What you need to do: Show all lines below holding the string "Manchester".

Exercise material:
**********

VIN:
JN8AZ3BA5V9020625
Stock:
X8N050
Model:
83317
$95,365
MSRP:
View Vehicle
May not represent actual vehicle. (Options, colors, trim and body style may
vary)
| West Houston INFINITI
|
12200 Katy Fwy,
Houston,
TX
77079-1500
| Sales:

**********

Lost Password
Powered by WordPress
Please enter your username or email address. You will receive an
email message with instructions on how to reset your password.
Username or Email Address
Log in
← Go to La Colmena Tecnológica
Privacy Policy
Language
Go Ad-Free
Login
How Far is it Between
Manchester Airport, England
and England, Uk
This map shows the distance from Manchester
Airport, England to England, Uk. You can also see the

**********

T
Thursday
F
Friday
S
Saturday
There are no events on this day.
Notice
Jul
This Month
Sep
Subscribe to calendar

**********

Exercise answer:
Manchester Airport, England
This map shows the distance from Manchester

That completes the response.